McGinigle: Most of the evidence is database driven retrospective research that has limited granularity. But there are a few multicenter case series, one of which I was happy to participate in that has just been published in the Journal of Vascular Surgery. Even with the granularity about clinical presentation and severity of other comorbidities, it’s hard to measure ALI because it’s so heterogeneous. Data on social determinants of health and distance from medical centers is taken from administrative data and racial and ethnic categories are often collapsed all within group variation that we don’t really measure. It all comes down to not being overwhelmed by all the things making patients sick and thinking about when that patient hits the door, what can you do at a clinical level?

It’s worth it for every group to sit down and think about their decision-making frameworks. Who comes in and gets put on a heparin drip versus who gets rushed to the endo suite or the operating room? Why do you choose one intervention versus another? Which types of patients don’t even get offered a revascularization attempt and go straight to amputation? Create a care pathway so that trainees are more likely to get a structurally competent clinical pathway that also helps speed up the time from the door to revascularization. Doing audits to look at time from the initial event to the emergency department would be great to evaluate. All of those institutional level things should be audited and measured. We should strive to improve all of that because as you improve care for everybody, some of the unwarranted care variation will automatically go away.

Vascular Specialist: What’s the key takeaway?

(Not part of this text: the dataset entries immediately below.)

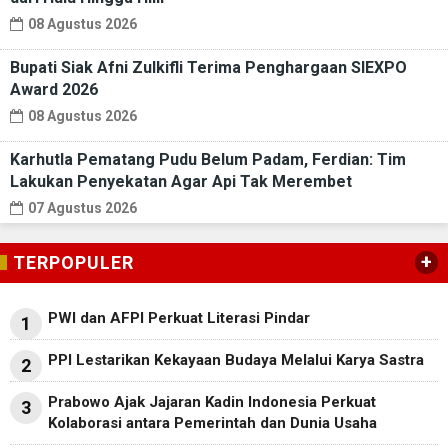
08 Agustus 2026
Bupati Siak Afni Zulkifli Terima Penghargaan SIEXPO
Award 2026
08 Agustus 2026
Karhutla Pematang Pudu Belum Padam, Ferdian: Tim
Lakukan Penyekatan Agar Api Tak Merembet
07 Agustus 2026
+
TERPOPULER
PWI dan AFPI Perkuat Literasi Pindar
1
PPI Lestarikan Kekayaan Budaya Melalui Karya Sastra
2
Prabowo Ajak Jajaran Kadin Indonesia Perkuat
3
Kolaborasi antara Pemerintah dan Dunia Usaha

McGinigle: The take home message is that the timeline of getting a patient to your operating room, the decision making about what kind of operation you’re going to perform, system factors like insurance coverage and follow-up care, are all areas where we can make improvements. Just like the continuous quality improvement we do, there’s a lot we can look at individually to make sure we are treating everybody equally and that we are giving everybody the opportunity to experience that same high level of clinical expertise.

Vascular Specialist: Anything else you wanted to share?

McGinigle: Some of my medical students and a team of qualitative researchers I work with have interviewed patients who suffered from ALI. The concept was to ask patients what an ideal recovery from ALI looked like. They also interviewed surgeons. Surgeons thought that being alive and having a limb was the goal. But patients had a more nuanced perspective about having a highly functional limb that was pain-free and being able to mitigate the mental health impact from having a medical emergency. All of the disparities that play into patients coming to the hospital and the way they get treated also impact their recovery. We haven’t moved through the research enough to figure out if there’s different geographic, sex or race and ethnicity differences in postoperative expectations but I think that’s a crucial point. ALI is an emergency that needs to get treated, but patients oftentimes have chronic disability related to it. Being thoughtful about offering postoperative care equally and giving people access to support is also really important but it’s often forgotten about in the setting of an emergency.